Our Stories

Our StoriesOne of the most significant ways people start to feel connected to each other is in both telling and listening to the stories of transitioning from pregnancy to parenthood.

There is a a deep human-ness in these stories that roots us to one another.

 

“The root system nourishes the family tree and fastens the tree to the earth.”
-Leah Deragon

I wanted to share how wonderful your organization was to me, as a mom with little ones a few years back. It helped me connect with other moms at a time when I really needed their support and friendship. Seven years later, some of the moms I met from being a part of your classes and groups, are some of my closest friends. So, thank you for providing a place where new moms can meet, connect and support each other. It was invaluable to me as a young mom.
— B

We just wanted to say thanks for being such a great teacher these past 6 weeks. The class was terrific, and we came out of it with so much clarity on so many issues (many of which we had never even considered before). We’re really looking forward to the 4th Trimester class and all the rest.
— M and B

I think you all do such wonderful and amazing work, and that Birthroots has been such an important part of my journey into mommy-hood. Thanks for all the work you do, I don’t know what I would have done without Birthroots.
— Bea

Birth Roots literally saved our lives during my pregnancy and first year with Iver. Birth Roots = one of the most impactful grassroots nonprofits ever. Changing the world, one family at a time.”

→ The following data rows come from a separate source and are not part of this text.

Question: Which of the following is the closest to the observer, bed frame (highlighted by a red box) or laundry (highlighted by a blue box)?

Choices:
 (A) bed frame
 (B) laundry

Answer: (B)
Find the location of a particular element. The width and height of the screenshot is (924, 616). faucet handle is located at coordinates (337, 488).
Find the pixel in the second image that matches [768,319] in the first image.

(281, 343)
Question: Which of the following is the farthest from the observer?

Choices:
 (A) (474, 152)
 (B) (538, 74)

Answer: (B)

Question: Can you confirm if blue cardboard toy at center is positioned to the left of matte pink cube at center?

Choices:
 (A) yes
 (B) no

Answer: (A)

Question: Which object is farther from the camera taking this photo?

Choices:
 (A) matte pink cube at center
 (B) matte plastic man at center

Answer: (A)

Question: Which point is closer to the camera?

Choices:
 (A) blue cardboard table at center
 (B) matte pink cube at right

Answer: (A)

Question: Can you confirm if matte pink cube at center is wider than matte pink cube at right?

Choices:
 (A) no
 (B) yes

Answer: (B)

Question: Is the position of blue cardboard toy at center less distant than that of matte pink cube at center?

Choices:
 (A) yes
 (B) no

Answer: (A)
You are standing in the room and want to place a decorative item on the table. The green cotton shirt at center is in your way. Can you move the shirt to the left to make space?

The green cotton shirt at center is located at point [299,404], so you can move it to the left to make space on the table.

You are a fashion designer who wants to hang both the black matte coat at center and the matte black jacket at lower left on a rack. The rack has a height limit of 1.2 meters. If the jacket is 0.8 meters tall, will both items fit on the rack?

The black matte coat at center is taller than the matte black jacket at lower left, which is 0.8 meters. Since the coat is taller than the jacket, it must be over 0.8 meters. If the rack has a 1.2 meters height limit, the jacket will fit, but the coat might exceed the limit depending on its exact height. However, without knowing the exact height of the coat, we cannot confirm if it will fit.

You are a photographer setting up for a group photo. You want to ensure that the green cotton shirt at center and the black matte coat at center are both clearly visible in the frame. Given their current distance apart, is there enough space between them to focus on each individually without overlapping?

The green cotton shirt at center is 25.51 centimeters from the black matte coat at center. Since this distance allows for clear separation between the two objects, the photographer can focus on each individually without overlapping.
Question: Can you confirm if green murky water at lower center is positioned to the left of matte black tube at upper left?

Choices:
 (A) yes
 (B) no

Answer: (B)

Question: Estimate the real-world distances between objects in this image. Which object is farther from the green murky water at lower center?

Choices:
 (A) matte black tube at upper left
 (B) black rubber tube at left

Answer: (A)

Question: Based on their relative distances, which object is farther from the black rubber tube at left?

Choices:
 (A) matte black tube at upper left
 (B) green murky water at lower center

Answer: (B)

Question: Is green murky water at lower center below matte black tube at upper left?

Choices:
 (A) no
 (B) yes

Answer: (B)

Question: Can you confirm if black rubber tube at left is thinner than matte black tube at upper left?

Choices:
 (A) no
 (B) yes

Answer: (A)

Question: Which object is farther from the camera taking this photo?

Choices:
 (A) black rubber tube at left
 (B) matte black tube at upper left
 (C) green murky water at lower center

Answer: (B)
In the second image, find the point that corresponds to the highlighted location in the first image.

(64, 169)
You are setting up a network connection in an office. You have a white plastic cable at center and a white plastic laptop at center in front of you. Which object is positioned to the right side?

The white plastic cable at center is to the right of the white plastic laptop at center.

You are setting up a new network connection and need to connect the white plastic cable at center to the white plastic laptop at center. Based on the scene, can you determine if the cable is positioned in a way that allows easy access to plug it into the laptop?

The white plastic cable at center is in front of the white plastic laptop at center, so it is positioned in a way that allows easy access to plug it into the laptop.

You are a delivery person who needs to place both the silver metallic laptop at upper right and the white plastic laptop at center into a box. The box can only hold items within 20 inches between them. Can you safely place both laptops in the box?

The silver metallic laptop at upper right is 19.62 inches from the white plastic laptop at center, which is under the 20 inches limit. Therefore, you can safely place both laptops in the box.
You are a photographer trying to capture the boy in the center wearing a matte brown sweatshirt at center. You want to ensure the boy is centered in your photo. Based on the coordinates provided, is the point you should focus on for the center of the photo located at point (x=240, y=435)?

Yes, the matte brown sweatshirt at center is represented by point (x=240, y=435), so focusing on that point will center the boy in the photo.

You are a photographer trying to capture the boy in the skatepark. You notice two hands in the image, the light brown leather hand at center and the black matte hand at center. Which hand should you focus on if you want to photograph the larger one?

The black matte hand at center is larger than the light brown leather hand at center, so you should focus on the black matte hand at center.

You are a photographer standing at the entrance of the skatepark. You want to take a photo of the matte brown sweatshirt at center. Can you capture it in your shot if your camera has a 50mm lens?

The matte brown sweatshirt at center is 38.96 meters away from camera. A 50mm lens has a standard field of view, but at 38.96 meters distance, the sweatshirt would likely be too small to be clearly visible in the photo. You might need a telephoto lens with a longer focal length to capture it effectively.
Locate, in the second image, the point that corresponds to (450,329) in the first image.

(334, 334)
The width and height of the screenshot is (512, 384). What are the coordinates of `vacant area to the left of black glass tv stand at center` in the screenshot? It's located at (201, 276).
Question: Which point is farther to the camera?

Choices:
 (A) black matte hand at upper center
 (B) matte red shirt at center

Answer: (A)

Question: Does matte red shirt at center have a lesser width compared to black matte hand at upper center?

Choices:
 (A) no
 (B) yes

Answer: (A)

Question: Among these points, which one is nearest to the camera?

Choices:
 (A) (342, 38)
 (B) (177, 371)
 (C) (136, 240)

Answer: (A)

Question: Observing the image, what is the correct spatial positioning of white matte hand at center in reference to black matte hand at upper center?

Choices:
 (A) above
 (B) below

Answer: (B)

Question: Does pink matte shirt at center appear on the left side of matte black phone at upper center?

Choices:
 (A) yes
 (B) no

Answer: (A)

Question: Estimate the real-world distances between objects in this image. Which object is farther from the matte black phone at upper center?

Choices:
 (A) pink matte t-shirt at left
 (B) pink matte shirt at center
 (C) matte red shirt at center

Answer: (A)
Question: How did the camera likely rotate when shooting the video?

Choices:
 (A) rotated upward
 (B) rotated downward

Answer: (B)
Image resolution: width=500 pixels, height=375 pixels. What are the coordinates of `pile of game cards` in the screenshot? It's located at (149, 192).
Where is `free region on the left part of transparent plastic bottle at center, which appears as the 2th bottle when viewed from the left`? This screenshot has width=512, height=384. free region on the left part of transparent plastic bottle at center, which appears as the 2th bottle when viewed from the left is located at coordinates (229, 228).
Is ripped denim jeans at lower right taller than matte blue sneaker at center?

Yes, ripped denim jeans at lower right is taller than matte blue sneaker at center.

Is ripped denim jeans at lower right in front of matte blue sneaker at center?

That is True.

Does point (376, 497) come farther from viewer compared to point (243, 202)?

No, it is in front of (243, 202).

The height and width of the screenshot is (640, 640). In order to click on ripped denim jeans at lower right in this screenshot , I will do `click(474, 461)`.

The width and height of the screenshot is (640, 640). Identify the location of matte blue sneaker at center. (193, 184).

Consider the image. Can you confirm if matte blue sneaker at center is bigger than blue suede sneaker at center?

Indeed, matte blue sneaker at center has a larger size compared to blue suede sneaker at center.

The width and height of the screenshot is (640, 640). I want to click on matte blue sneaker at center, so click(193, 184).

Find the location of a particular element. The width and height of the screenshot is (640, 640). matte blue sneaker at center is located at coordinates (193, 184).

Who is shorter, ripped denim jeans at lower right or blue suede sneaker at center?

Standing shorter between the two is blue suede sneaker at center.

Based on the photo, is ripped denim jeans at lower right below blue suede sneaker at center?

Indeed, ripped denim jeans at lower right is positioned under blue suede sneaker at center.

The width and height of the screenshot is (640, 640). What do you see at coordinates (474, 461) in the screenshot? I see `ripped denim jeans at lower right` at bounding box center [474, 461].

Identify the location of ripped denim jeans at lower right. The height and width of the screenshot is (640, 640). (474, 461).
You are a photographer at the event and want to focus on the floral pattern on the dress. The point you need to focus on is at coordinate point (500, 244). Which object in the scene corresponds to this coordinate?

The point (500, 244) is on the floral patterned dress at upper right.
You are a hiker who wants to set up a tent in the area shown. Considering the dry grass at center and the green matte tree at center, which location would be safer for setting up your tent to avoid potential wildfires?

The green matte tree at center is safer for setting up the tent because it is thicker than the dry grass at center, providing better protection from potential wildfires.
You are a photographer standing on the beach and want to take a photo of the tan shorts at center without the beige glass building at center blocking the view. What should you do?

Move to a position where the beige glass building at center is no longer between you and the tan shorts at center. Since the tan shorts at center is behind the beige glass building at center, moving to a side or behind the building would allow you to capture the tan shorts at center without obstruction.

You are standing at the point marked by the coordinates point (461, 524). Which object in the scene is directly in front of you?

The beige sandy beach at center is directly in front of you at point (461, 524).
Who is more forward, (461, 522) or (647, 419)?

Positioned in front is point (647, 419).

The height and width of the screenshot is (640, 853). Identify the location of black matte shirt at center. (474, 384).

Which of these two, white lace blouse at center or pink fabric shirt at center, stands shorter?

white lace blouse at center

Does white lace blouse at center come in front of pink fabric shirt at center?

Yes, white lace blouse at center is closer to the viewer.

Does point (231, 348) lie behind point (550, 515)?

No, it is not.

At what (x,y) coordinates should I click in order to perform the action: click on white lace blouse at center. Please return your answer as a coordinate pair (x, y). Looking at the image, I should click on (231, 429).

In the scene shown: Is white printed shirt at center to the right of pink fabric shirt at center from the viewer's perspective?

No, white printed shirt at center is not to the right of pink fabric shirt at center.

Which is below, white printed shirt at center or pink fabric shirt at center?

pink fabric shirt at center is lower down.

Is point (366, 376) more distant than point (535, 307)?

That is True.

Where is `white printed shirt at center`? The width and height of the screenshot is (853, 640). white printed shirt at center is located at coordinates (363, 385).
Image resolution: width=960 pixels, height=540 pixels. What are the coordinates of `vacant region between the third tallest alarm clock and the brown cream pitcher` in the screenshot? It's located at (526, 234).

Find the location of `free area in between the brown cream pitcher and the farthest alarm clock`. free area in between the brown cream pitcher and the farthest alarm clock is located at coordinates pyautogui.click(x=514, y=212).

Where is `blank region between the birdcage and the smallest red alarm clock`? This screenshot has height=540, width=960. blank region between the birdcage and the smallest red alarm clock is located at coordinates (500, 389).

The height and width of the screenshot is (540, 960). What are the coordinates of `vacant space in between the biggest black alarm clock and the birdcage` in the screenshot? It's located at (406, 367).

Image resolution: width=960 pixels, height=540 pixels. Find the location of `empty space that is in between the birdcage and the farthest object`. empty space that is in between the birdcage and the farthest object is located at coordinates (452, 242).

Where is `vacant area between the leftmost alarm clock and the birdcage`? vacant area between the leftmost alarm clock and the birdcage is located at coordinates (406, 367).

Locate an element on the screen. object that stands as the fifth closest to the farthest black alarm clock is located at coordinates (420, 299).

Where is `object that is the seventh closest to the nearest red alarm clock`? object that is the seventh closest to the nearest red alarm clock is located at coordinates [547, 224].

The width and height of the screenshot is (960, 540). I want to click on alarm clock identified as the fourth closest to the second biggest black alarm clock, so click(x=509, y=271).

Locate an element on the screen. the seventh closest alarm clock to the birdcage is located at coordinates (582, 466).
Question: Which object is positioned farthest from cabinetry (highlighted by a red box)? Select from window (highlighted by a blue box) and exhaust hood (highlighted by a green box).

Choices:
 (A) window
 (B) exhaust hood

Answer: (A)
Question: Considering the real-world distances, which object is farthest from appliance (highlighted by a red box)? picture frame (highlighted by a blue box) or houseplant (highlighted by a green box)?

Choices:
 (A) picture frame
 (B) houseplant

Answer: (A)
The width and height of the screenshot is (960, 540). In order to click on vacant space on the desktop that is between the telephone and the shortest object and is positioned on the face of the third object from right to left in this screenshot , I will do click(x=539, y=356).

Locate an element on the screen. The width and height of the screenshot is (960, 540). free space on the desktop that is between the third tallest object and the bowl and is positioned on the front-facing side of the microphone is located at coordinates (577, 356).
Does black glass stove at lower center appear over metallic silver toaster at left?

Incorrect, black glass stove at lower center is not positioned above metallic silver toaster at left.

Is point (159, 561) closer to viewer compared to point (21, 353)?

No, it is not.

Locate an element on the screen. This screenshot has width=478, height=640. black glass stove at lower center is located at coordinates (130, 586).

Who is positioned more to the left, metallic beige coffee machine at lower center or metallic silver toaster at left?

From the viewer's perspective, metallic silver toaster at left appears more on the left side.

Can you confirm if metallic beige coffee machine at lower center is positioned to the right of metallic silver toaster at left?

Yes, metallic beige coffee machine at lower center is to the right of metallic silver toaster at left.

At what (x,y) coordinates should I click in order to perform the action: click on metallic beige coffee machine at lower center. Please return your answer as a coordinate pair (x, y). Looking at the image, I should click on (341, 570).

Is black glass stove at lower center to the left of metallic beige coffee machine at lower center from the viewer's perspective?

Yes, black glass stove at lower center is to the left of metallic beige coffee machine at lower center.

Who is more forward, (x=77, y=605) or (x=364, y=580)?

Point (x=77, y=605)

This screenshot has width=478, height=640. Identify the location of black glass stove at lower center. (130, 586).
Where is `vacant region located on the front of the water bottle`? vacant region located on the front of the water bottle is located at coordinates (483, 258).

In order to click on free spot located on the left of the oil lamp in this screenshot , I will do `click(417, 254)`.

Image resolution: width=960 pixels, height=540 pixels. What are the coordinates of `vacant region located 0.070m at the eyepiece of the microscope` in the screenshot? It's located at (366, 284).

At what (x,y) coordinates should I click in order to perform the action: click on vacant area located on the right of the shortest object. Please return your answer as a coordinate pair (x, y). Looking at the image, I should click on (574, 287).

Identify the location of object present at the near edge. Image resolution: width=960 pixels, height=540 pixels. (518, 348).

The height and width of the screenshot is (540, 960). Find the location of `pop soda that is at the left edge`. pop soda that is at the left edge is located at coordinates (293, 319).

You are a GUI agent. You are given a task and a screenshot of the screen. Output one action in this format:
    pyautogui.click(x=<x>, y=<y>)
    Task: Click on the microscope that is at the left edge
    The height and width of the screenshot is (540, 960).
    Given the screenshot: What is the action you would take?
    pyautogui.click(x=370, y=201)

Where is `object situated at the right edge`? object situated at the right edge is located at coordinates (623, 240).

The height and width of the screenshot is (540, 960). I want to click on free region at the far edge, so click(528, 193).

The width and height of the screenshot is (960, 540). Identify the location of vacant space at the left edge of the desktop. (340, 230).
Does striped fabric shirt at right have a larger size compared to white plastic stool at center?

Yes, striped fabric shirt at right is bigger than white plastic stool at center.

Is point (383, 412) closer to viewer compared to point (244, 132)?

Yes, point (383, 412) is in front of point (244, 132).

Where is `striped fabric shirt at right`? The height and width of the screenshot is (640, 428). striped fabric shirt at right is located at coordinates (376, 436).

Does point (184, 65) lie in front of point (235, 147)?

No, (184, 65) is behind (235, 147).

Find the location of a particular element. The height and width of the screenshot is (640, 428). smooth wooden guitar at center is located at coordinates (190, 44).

“Birth Roots BellytoBaby does far reaching work in our community to support mothers and families when they have their little ones. The classes and groups at Birthroots helped me feel so much more at home during my pregnancy, and during & after birth.
— Keelin

When my sweet son was just two months old we had the good fortune to attend a newborn class at Birth Roots. The name of the class was Buds and we all were: our darling infants unfurling their hands and minds like the tender buds of a new leaf and us bleary eyed mums learning to open like the bud of a rose and enjoy the moments racing by. I know I have said it before but without that group of mums and buds it would have been a dark winter for us. I feel so blessed to have this local organization providing such essential guidance both in the prenatal months and in that chaotic time after birth. I want to spread the awareness of their helpful programs to as many parents as possible!
—Natalie

Birth Roots changed my life. This local nonprofit gave me all the tools I needed to be a flock-loving (and loved) mama. Birth Roots gave me resources, showed me my capacities, and introduced me to life-long friends.
— Rebecca

Dear Birth Roots,

At the end of last October, two weeks after my daughter Maeve was born, I had a problem I never could have imagined. Maeve wasn’t getting enough milk. She hadn’t gained weight, she was sleeping all the time, and sometimes it took us 45 minutes to an hour to wake her up. I came home from our first visit to the pediatrician with a container of formula, notes for increasing my milk supply, and the phone number for Birth Roots. I’d had several painful plugged ducts with fever and chills. My nipples were sore and bleeding. And on top of all of it, my heart felt totally broken.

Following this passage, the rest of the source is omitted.